Archivio per Febbraio 2006

Non è una vignetta…

Febbraio 19, 2006
Purtroppo questa non è una vignetta, ma si ride per non piangere, sperando che chi legga queste cose e non conosce i fatti italiani, immagini che la Padania sia realmente uno stato indipendente e sovrano.

Come sia dissento dallo slogan, non sono nostre le radici di chi vuole offendere irridendo, qualcuno lo può fare pure, ma non fa parte della cultura del mio Paese, che ha saputo sempre trovare, anche a fatica, le strade per la convivenza tra popoli diversi.
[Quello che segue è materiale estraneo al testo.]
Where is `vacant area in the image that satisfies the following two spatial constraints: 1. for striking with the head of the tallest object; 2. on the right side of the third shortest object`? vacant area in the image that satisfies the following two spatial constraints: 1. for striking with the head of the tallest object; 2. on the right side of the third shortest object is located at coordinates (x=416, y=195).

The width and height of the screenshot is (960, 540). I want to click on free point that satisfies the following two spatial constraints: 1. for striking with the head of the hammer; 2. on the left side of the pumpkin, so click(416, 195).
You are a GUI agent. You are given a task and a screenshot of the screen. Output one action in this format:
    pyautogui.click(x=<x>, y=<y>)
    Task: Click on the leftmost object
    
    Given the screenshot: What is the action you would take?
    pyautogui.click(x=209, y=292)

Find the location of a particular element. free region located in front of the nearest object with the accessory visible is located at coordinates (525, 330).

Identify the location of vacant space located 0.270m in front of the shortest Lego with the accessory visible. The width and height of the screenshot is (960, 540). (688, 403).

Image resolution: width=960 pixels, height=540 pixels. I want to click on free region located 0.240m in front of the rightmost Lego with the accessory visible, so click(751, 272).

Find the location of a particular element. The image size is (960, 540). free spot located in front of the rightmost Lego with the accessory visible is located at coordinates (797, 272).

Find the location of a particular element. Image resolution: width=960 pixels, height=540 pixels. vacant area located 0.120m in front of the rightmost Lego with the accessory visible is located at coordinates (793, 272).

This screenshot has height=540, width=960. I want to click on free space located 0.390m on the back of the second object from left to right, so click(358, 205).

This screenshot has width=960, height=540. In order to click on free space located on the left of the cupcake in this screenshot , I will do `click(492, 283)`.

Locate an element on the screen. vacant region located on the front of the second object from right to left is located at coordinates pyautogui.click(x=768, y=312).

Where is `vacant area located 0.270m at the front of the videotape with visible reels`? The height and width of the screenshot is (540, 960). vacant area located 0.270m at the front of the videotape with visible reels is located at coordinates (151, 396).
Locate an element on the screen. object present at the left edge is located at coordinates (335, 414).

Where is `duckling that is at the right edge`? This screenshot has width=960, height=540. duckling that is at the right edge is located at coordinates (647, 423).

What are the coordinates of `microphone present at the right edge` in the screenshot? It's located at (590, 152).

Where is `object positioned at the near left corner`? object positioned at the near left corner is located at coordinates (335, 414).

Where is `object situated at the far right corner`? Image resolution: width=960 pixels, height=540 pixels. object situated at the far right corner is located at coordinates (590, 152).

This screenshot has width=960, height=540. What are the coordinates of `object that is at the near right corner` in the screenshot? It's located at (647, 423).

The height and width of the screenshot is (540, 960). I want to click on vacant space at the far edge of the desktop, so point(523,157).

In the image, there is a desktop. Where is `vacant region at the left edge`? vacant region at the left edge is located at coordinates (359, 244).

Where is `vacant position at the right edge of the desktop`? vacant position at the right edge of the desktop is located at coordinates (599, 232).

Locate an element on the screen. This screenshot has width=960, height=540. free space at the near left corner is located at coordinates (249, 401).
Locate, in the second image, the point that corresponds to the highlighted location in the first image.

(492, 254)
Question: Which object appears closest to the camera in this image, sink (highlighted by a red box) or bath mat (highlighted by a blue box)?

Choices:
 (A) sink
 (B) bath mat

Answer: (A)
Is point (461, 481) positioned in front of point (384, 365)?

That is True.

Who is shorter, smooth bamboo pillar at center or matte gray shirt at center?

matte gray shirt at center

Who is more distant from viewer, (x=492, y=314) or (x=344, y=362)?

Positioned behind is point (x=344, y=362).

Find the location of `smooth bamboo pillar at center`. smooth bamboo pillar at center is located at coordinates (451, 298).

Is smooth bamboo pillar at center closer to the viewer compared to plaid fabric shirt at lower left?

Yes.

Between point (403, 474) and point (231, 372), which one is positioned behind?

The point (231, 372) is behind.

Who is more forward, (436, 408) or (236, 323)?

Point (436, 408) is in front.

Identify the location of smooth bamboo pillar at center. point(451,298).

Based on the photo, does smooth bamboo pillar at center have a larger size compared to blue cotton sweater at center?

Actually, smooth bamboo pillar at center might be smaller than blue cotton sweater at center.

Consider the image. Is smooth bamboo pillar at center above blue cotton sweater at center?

Intanto i disordini non si fermano e non vedo vie di uscita, se non questo viaggio del Papa in Turchia; è ancora presto per dirlo, ma al momento solo Benedetto XVI è la voce autorevole di un occidente che vuole il rispetto e la pace.
Grazie
don Tommaso

Sentirsi Cassandra.

Febbraio 19, 2006


LA MAGLIETTA

DELLA

VERGOGNA

MARCO BERTOLA

In Avvenire del 18 febbraio 2006

Con l’aria che tira, valeva la pena scherzare su Maometto? Se lo chiede il mondo intero da settimane, mentre le ambasciate bruciano, i disordini divampano in tutto il mondo islamico, si combatte e si muore per rispondere a una provocazione. Né belle né nuove, quelle vignette – ora purtroppo anche italiane – sono state il carburante che strateghi del disordine mondiale aspettavano per scatenare le loro folle impazzite contro gli infedeli. Ieri è toccato all’Italia, con il tentato assalto contro il nostro Consolato a Bengasi, in Libia. La polizia locale ha contrastato la manifestazione, difendendo la sede diplomatica e i nostri concittadini che vi si trovavano. Ma, pur nella frammentarietà delle prime notizie, il bilancio è tremendo: decine di morti tra i manifestanti, decine di feriti. Con l’aria che tira, non era proprio il caso che un ministro della Repubblica si divertisse a sfoggiare, nei giorni scorsi, magliette raffiguranti quelle famigerate vignette. Una casualità, l’attacco all’Italia, coincidenze temporali fortuite. Ma non a caso il ministro avvertiva subito l’urgenza di difendersi: vanno avanti così da un sacco di giorni, tutto è cominciato molto prima delle mie magliette…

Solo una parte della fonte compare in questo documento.